Tomato-basil Risotto with Pine Nuts

by Editorial Staff

Summary

Prep Time 30 mins
Cook Time 20 mins
Total Time 50 mins
Course Appetizers & Snacks
Cuisine European
Servings (Default: 4)

Ingredients

  • 400 g risotto rice or rice puddin
  • 2 large onions
  • 2 cloves garlic
  • Basil, 2 pots
  • 2 glasses tomato (s), dried in oil
  • 800 ml vegetable stock
  • 250 g cocktail tomatoes
  • 1 cup sour cream
  • 1 cup herbal processed cheese
  • 200 g parmesan, freshly rated
  • salt and pepper
  • Oil, e.g., safflower oil
Tomato-basil Risotto with Pine Nuts
Tomato-basil Risotto with Pine Nuts

Instructions

  1. Finely chop the onions and garlic and sauté in a little oil.

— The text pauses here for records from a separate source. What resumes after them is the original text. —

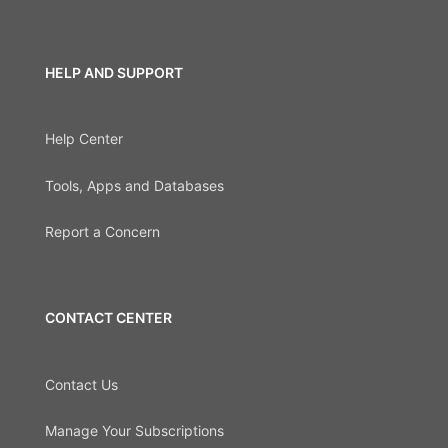
HELP AND SUPPORT
Help Center
Tools, Apps and Databases
Report a Concern
CONTACT CENTER
Contact Us
Manage Your Subscriptions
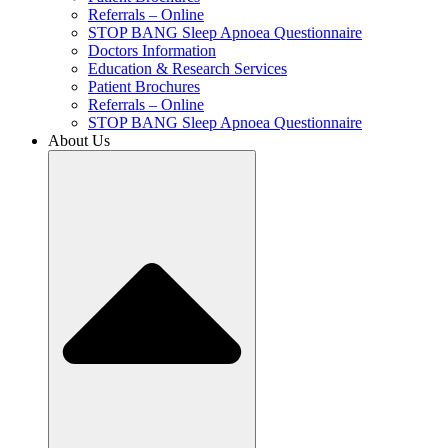
Referrals – Online
STOP BANG Sleep Apnoea Questionnaire
Doctors Information
Education & Research Services
Patient Brochures
Referrals – Online
STOP BANG Sleep Apnoea Questionnaire
About Us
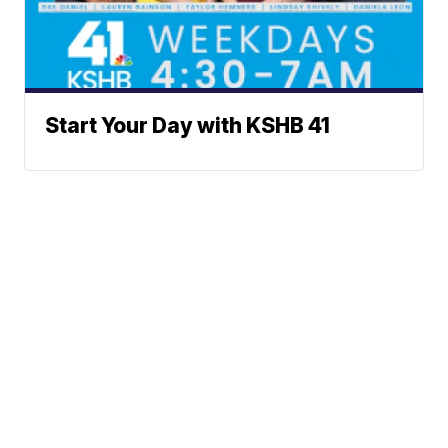
Start Your Day with KSHB 41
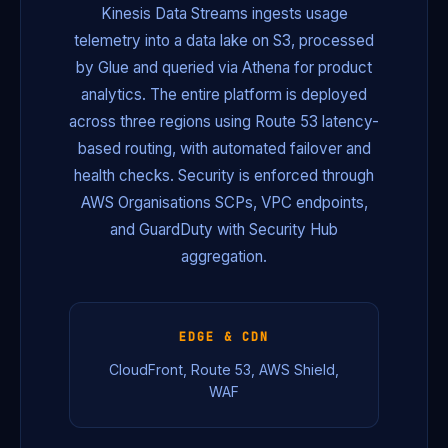
Kinesis Data Streams ingests usage
telemetry into a data lake on S3, processed
by Glue and queried via Athena for product
analytics. The entire platform is deployed
across three regions using Route 53 latency-
based routing, with automated failover and
health checks. Security is enforced through
AWS Organisations SCPs, VPC endpoints,
and GuardDuty with Security Hub
aggregation.
EDGE & CDN
CloudFront, Route 53, AWS Shield,
WAF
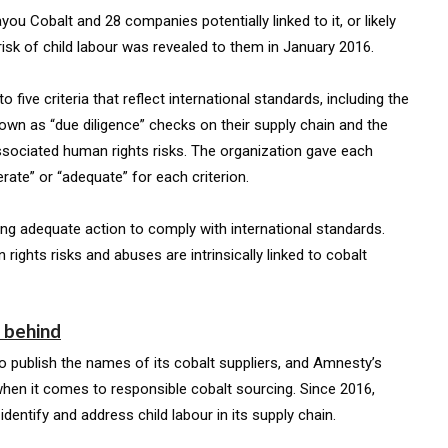
 Cobalt and 28 companies potentially linked to it, or likely
isk of child labour was revealed to them in January 2016.
ve criteria that reflect international standards, including the
wn as “due diligence” checks on their supply chain and the
ssociated human rights risks. The organization gave each
ate” or “adequate” for each criterion.
ng adequate action to comply with international standards.
 rights risks and abuses are intrinsically linked to cobalt
g behind
o publish the names of its cobalt suppliers, and Amnesty’s
 when it comes to responsible cobalt sourcing. Since 2016,
entify and address child labour in its supply chain.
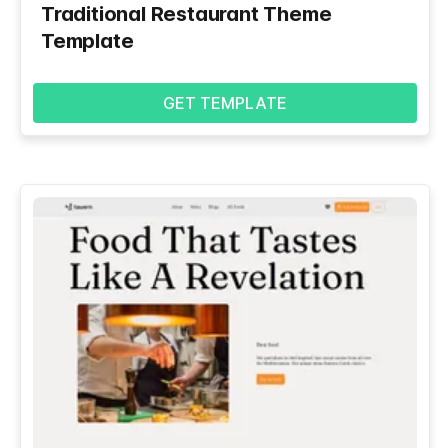
Traditional Restaurant Theme
Template
GET TEMPLATE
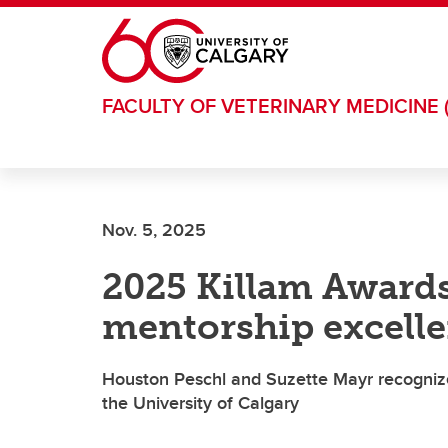
Skip to main content
FACULTY OF VETERINARY MEDICINE 
Nov. 5, 2025
2025 Killam Awards
mentorship excell
Houston Peschl and Suzette Mayr recognize
the University of Calgary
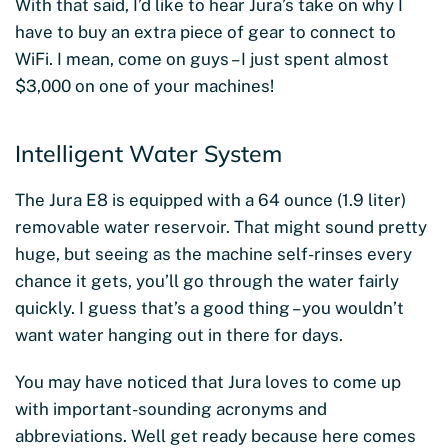
With that said, I’d like to hear Jura’s take on why I
have to buy an extra piece of gear to connect to
WiFi. I mean, come on guys – I just spent almost
$3,000 on one of your machines!
Intelligent Water System
The Jura E8 is equipped with a 64 ounce (1.9 liter)
removable water reservoir. That might sound pretty
huge, but seeing as the machine self-rinses every
chance it gets, you’ll go through the water fairly
quickly. I guess that’s a good thing – you wouldn’t
want water hanging out in there for days.
You may have noticed that Jura loves to come up
with important-sounding acronyms and
abbreviations. Well get ready because here comes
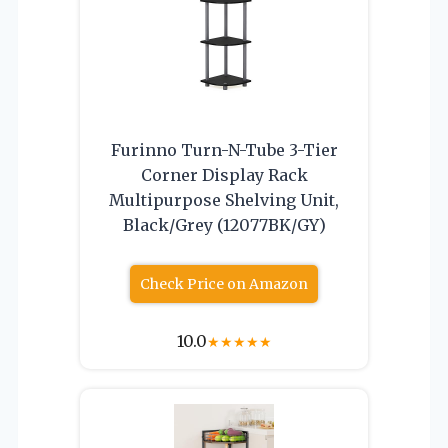
Furinno Turn-N-Tube 3-Tier
Corner Display Rack
Multipurpose Shelving Unit,
Black/Grey (12077BK/GY)
Check Price on Amazon
10.0
★
★
★
★
★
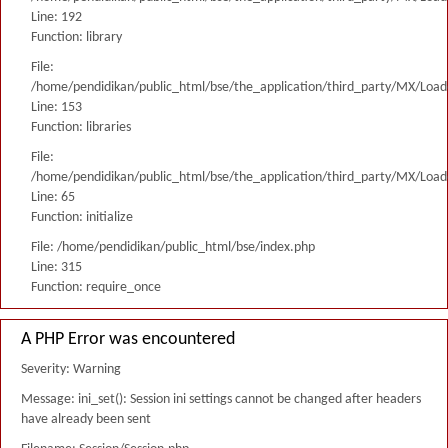
Line: 192
Function: library
File:
/home/pendidikan/public_html/bse/the_application/third_party/MX/Load
Line: 153
Function: libraries
File:
/home/pendidikan/public_html/bse/the_application/third_party/MX/Load
Line: 65
Function: initialize
File: /home/pendidikan/public_html/bse/index.php
Line: 315
Function: require_once
A PHP Error was encountered
Severity: Warning
Message: ini_set(): Session ini settings cannot be changed after headers
have already been sent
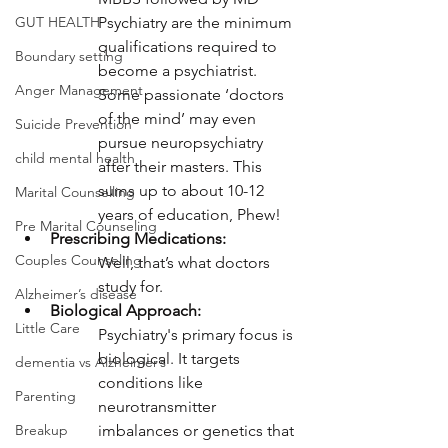
Psychiatry are the minimum 
GUT HEALTH
qualifications required to 
Boundary setting
become a psychiatrist. 
Anger Management
Some passionate ‘doctors 
of the mind’ may even 
Suicide Prevention
pursue neuropsychiatry 
child mental health
after their masters. This 
sums up to about 10-12 
Marital Counselling
years of education, Phew!
Pre Marital Counseling
Prescribing Medications:
Couples Counseling
Well, that’s what doctors 
study for. 
Alzheimer’s disease
Biological Approach:
Little Care
Psychiatry's primary focus is 
biological. It targets 
dementia vs Alzheimer’s
conditions like 
Parenting
neurotransmitter 
imbalances or genetics that 
Breakup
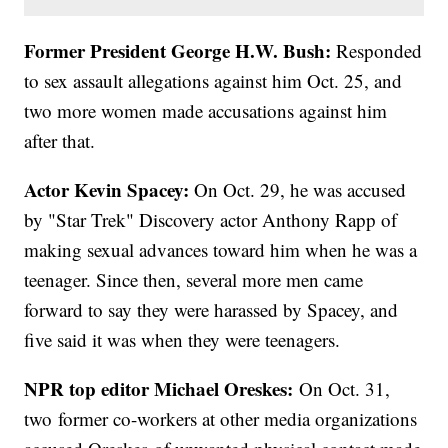
Former President George H.W. Bush:
Responded
to sex assault allegations against him Oct. 25, and
two more women made accusations against him
after that.
Actor Kevin Spacey:
On Oct. 29, he was accused
by "Star Trek" Discovery actor Anthony Rapp of
making sexual advances toward him when he was a
teenager. Since then, several more men came
forward to say they were harassed by Spacey, and
five said it was when they were teenagers.
NPR top editor Michael Oreskes:
On Oct. 31,
two former co-workers at other media organizations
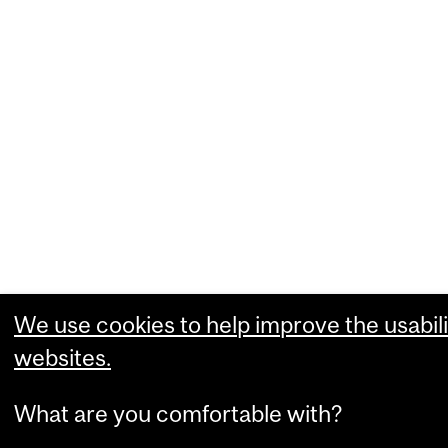
We use cookies to help improve the usabili
websites.
What are you comfortable with?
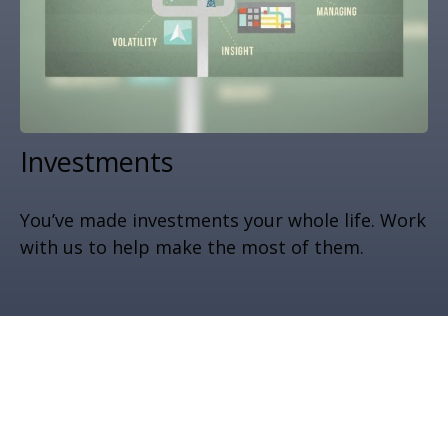
Investments
You’ve made investments your whole life. Work
with us to help make the most of them.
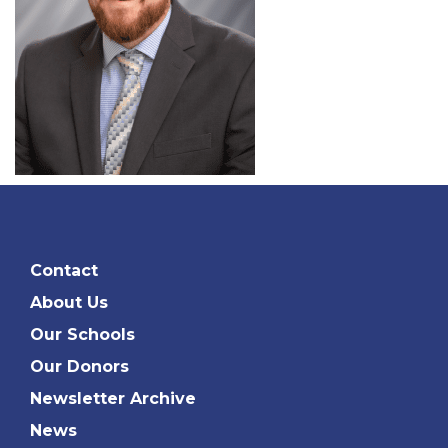
Contact
About Us
Our Schools
Our Donors
Newsletter Archive
News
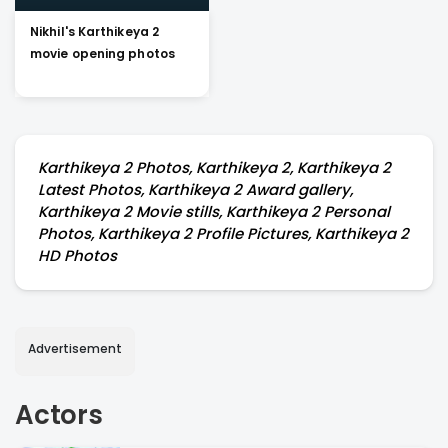
Nikhil's Karthikeya 2
movie opening photos
Karthikeya 2 Photos, Karthikeya 2, Karthikeya 2
Latest Photos, Karthikeya 2 Award gallery,
Karthikeya 2 Movie stills, Karthikeya 2 Personal
Photos, Karthikeya 2 Profile Pictures, Karthikeya 2
HD Photos
Advertisement
Actors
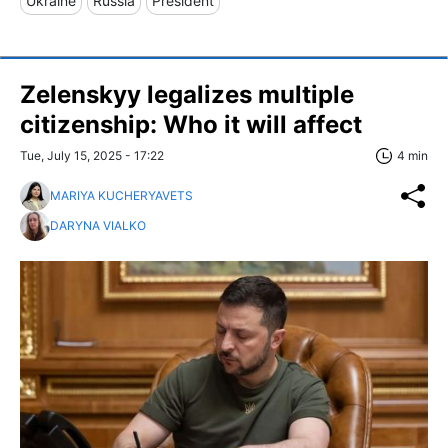
Ukraine
Russia
President
Zelenskyy legalizes multiple
citizenship: Who it will affect
Tue, July 15, 2025 - 17:22
4 min
MARIYA KUCHERYAVETS
DARYNA VIALKO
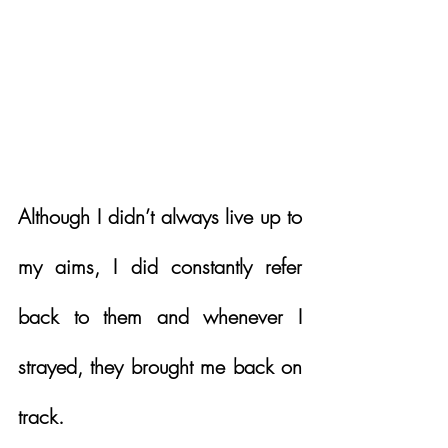
Although I didn’t always live up to 
my aims, I did constantly refer 
back to them and whenever I 
strayed, they brought me back on 
track.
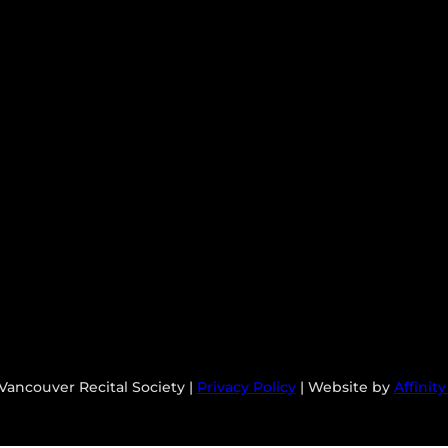
Vancouver Recital Society |
Privacy Policy
| Website by
Affinit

Add the rice (if you have rice pudding, add a little more oil), pour on the vegetable stock, bring to the boil and let the rice simmer for about 20 minutes on a low level.
  2. Quarter the tomatoes, puree the sun-dried tomatoes with the mixer, roughly chop the basil and pine nuts.
  3. When the rice is cooked, mix in all the ingredients except for the basil and season the risotto to taste. Finally fold in the basil and serve immediately hot.